• WORK INSTRUCTIONS: Please look for the string "Sharon" below and report every line in which it occurs.

Records drawn from a dataset
-*-*-
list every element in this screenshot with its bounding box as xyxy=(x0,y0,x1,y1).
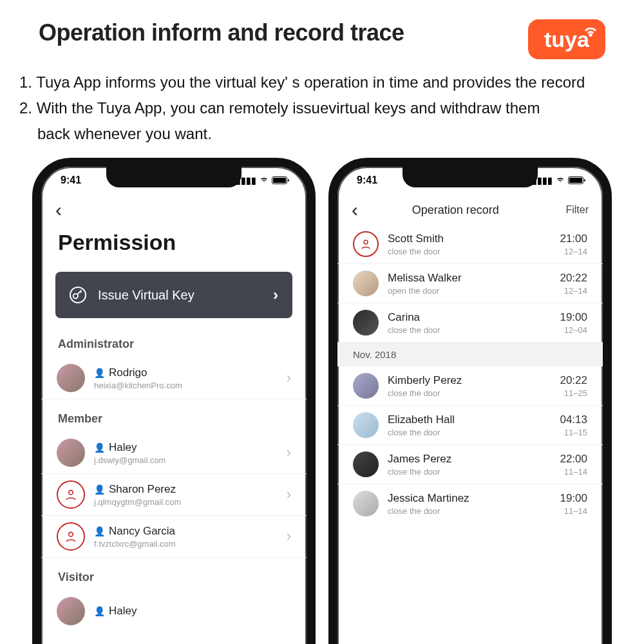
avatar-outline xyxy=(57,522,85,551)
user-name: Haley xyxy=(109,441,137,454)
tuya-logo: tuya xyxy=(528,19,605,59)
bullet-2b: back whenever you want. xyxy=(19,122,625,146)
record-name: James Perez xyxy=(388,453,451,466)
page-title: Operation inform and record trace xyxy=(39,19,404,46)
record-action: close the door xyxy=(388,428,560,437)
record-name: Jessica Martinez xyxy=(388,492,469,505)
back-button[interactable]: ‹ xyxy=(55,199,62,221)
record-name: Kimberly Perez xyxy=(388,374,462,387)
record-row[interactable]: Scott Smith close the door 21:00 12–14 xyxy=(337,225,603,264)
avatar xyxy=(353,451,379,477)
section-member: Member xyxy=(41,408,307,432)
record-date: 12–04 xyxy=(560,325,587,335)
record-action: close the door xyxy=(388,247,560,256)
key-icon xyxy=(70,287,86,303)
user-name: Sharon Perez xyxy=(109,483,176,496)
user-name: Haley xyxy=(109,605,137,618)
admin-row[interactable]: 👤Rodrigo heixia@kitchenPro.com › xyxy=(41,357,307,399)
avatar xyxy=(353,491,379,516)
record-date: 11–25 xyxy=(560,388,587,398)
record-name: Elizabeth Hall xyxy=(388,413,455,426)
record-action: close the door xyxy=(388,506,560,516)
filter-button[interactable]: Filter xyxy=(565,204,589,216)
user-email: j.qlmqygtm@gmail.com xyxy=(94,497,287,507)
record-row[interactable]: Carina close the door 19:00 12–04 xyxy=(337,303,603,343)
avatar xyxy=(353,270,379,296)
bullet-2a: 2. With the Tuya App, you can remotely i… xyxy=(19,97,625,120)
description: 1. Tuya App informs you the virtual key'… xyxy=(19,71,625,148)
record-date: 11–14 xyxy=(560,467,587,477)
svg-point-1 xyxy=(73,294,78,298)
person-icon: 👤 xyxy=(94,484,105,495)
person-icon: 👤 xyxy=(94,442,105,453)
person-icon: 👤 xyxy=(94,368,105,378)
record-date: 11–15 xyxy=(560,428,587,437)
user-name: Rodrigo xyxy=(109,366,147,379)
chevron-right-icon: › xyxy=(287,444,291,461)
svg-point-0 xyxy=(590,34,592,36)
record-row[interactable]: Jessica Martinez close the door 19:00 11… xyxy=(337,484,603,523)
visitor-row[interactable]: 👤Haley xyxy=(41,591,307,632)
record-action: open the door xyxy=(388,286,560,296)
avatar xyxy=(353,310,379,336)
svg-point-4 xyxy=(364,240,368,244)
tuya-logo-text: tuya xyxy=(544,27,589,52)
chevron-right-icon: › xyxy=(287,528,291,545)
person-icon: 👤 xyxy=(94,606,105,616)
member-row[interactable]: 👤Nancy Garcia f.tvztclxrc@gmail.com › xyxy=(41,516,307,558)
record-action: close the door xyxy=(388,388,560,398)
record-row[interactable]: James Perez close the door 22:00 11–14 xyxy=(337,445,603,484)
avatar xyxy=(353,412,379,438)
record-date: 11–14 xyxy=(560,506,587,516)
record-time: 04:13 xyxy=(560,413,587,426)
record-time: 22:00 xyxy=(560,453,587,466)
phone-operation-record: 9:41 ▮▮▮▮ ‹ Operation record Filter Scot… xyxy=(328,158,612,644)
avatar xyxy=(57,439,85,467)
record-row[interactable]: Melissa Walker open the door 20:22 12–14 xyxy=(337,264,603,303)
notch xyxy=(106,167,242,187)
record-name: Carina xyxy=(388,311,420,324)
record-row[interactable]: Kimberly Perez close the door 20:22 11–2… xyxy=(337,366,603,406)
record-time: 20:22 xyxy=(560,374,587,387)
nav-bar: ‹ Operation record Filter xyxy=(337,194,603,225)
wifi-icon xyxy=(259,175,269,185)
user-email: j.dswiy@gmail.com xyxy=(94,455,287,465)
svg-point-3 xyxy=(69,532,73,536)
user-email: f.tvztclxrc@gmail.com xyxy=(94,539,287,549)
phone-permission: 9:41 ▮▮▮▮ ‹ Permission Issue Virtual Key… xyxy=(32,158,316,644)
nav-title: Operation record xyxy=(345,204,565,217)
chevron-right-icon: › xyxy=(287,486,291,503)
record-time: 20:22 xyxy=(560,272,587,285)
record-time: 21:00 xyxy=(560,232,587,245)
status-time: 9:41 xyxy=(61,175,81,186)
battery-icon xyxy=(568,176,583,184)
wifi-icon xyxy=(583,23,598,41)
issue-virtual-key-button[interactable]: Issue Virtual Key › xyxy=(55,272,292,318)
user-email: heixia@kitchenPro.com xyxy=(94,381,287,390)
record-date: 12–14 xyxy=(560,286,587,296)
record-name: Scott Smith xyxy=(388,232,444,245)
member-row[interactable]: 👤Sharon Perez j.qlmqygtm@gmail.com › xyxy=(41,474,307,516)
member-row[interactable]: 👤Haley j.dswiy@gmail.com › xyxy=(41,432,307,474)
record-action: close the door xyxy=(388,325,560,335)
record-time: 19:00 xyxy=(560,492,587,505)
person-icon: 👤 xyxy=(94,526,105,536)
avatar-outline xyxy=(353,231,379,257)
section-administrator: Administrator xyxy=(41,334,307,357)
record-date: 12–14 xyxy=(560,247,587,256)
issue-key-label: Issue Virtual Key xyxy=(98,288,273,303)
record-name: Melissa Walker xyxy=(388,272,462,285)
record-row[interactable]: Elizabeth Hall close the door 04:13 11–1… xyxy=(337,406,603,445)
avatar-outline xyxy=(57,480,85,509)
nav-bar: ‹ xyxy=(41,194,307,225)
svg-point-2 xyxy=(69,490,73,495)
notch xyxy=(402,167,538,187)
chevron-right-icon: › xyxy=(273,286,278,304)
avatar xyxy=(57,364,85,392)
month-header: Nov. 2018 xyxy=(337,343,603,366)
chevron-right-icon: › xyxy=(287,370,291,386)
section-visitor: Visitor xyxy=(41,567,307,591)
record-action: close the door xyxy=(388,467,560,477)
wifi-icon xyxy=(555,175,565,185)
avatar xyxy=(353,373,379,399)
-*-*-
• WRITTEN RESPONSE:
user-name: Sharon Perez xyxy=(109,483,176,496)
member-row[interactable]: 👤Sharon Perez j.qlmqygtm@gmail.com › xyxy=(41,474,307,516)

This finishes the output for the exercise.